For the assessment year 1976-77 the assessee in its surtax return had shown the chargeable profits under the First Schedule to the Companies (Profits) Surtax Act, 1964, as Rs.26,35,744. In the assessment order, there was no mention with regard to the assesee's claim for deduction of royalty of Rs.24,239. The letter to the Income-tax Officer stated that the royalty was not deducted as claimed by the assessee, while computing the chargeable profits. Accordingly, the assessee requested the Income-tax Officer to issue a revised order, rectifying the above mistake under section 13 of the Companies (Profits) Surtax Act, 1964. The Income-tax Officer pointed out that the royalty of Rs.24,239 was not deducted since the assessee had not obtained approval from the Central Board of Direct Taxes for the agreement for receipt of royalty as per the provisions contained in section 80-MM of the Income Tax Act, 1961. On appeal the Commissioner of Income-tax (Appeals) held that there was no mistake requiring rectification. On further appeal, the Tribunal considering the provisions contained in Rule 1(ix) of the First Schedule to the Companies (Profits) Surtax Act, 1964, held that the approval of the Central Board of Direct Taxes was not necessary for allowing deduction of royalty payment while computing the chargeable profits of the company, because the embargo for allowing the royalty as a deduction as placed under section 80-MM of the Income-tax Act, 1961, was absent in the provisions contained in Rule I(ix) of the First Schedule to the Companies (Profits) Surtax Act, 1964. On a reference:--
Held, (i) that the Tribunal was correct in coming to the conclusion that the royalty payment was deductible while computing the chargeable profits of the company under the Companies (Profits) Surtax Act.
(ii) That since the appeal preferred by the assessee was deemed to be under section 11(1) of the Act and inasmuch as the Tribunal dealt with the issue on the merits, even though the Commissioner of Income-tax (Appeals) had not done so, the order passed by the Tribunal was valid.
JUDGMENT
K.A. THANIKKACHALAM, J.--- At the instance of the Department, the Tribunal referred the following questions, for the opinion of this Court, under section 256(1) of the Income-tax Act, 1961, read with section 18 of the Companies (Profits) Surtax Act, 1964:
(1) Whether the Appellate Tribunal is justified in law in holding that the assessee's appeal before the Commissioner (Appeals) being regarding the merits of the Income-tax Officer's rejection of the assessee's claim which falls within the scope of section I1 (1) of the Act, the Commissioner (Appeals) should have disposed of the assessee's appeal dealing with the merits of the assessee's claim, and not with reference to the scope and applicability of section 13 of the Companies (Profits) Surtax Act, 1964?
(2) Whether, on the facts and in the circumstances of the case, the Appellate Tribunal was right in holding that for purpose of computing the chargeable profits under the Companies (Profits) Surtax Act, 1964, the sum of Rs.24,437 should be excluded from the total income as arrived at in the income-tax assessment, as representing 'royalty' even though the said sum cannot be treated as 'royalty' within the meaning of section 80-MM of the Income-tax Act, 1961?"
For the assessment year 1976-77, the assessee in its surtax return had shown the chargeable profits under the First Schedule to the Surtax Act, as Rs.26,35,744. In the assessment order, there was no mention with regard to the assessee's claim for deduction of royalty of Rs.24,239. The assessee in its letter, dated January 10, 1979, to the Income-tax Officer, stated that the royalty of Rs.24,239 was not deducted as claimed by the assessee, while computing the chargeable profits.

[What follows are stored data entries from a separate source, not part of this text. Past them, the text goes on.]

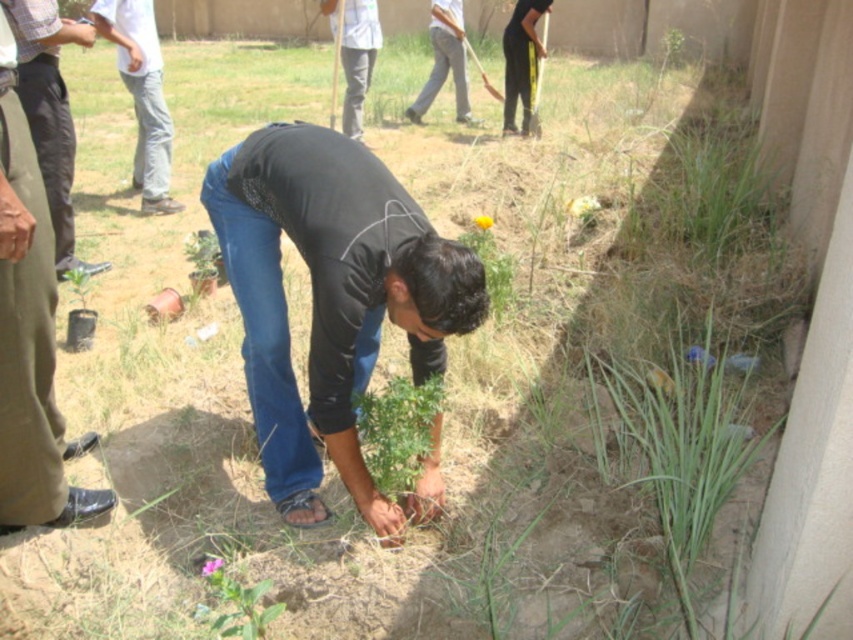 Can you confirm if pink matte flower at lower center is thinner than yellow matte flower at center?

Indeed, pink matte flower at lower center has a lesser width compared to yellow matte flower at center.

Can you confirm if pink matte flower at lower center is positioned to the right of yellow matte flower at center?

Incorrect, pink matte flower at lower center is not on the right side of yellow matte flower at center.

Image resolution: width=853 pixels, height=640 pixels. Describe the element at coordinates (212, 564) in the screenshot. I see `pink matte flower at lower center` at that location.

The image size is (853, 640). I want to click on pink matte flower at lower center, so click(212, 564).

Does black matte plant at center have a smaller size compared to yellow matte flower at center?

No.

Can you confirm if black matte plant at center is positioned to the right of yellow matte flower at center?

Incorrect, black matte plant at center is not on the right side of yellow matte flower at center.

What do you see at coordinates (331, 298) in the screenshot? Image resolution: width=853 pixels, height=640 pixels. I see `black matte plant at center` at bounding box center [331, 298].

Image resolution: width=853 pixels, height=640 pixels. I want to click on black matte plant at center, so click(x=331, y=298).

Does brown leather shoes at lower left have a lesser height compared to pink matte flower at lower center?

In fact, brown leather shoes at lower left may be taller than pink matte flower at lower center.

Image resolution: width=853 pixels, height=640 pixels. Identify the location of brown leather shoes at lower left. (28, 336).

Is point (36, 404) farther from viewer compared to point (216, 564)?

Yes.

Locate an element on the screen. This screenshot has height=640, width=853. brown leather shoes at lower left is located at coordinates (28, 336). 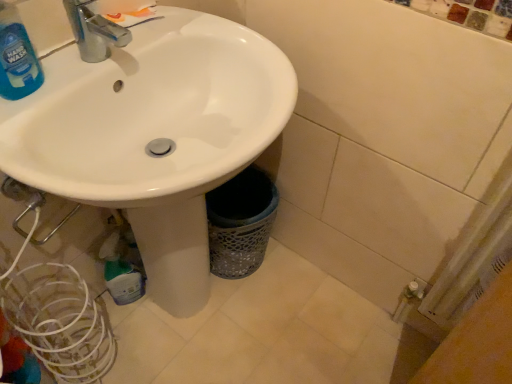 Question: From the image's perspective, would you say blue translucent liquid at upper left is positioned over white glossy sink at center?

Choices:
 (A) yes
 (B) no

Answer: (A)

Question: From a real-world perspective, is blue translucent liquid at upper left beneath white glossy sink at center?

Choices:
 (A) yes
 (B) no

Answer: (B)

Question: Is blue translucent liquid at upper left looking in the opposite direction of white glossy sink at center?

Choices:
 (A) yes
 (B) no

Answer: (A)

Question: Is blue translucent liquid at upper left far from white glossy sink at center?

Choices:
 (A) no
 (B) yes

Answer: (A)

Question: Can you confirm if blue translucent liquid at upper left is smaller than white glossy sink at center?

Choices:
 (A) yes
 (B) no

Answer: (A)

Question: Does blue translucent liquid at upper left lie in front of white glossy sink at center?

Choices:
 (A) no
 (B) yes

Answer: (A)

Question: Does white glossy sink at center lie behind blue translucent liquid at upper left?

Accordingly, the assessee requested the Income-tax Officer to issue a revised order, rectifying the above mistake under section 13(1) of the Act. The assessee also sent a reminder on Aptil 3, 1980. The Income-tax Officer sent a reply, dated April 3, 1980, enclosing a copy of his revised order, dated January 31, 1979. The Income-tax Officer pointed out that the royalty of Rs.24,239 was not deducted since the assessee has not obtained approval from the Central Board of Direct Taxes for the agreement for receipt of royalty as per the provisions contained in section 80-MM of the Income-tax Act. Hence, according to the Income-tax Officer, royalty cannot be deducted while computing the chargeable profits, since the assessee has not obtained the approval from the Central Board of Direct Taxes for the agreement for payment of royalty. On appeal, the Commissioner of Income-tax held that there is no mistake in the order to be rectified under section 13(1) of the Act. Accordingly, the appeal by the assessee was dismissed. On further appeal, the Appellate Tribunal following its earlier order in S.T.A. No.13 (MDS) of 1977-78, C-Bench of the Tribunal, order, dated May 6, 1978, accepted the assessee's contention and held that the royalty payment of Rs.24,239 was deductible as a deduction while computing the chargeable profits of the company.
Learned standing counsel appearing for the Department submitted before us that the Tribunal was not correct in permitting deduction of the royalty payment while computing the chargeable profits of the company. Accordingly, learned standing counsel submitted that without the approval from the Central Board of Direct Taxes of the agreement for payment of royalty, deduction cannot be allowed while computing the chargeable profits under Rule 1(ix) of the First Schedule to the Companies (Profits) Surtax Act. On the other hand, learned counsel appearing for the assessee, while supporting the order passed by the Tribunal, submitted that the approval of the Board of the agreement for payment of royalty is not necessary for claiming deduction of royalty payment while computing the chargeable profit of the company, as it was prescribed under section 80-MM of the Act. It was, therefore, pleaded that there was no infirmity in the order passed by the Tribunal in allowing deduction of the royalty payment under Rule 1(ix) of the First Schedule to the Companies (Profits) Surtax Act, 1964.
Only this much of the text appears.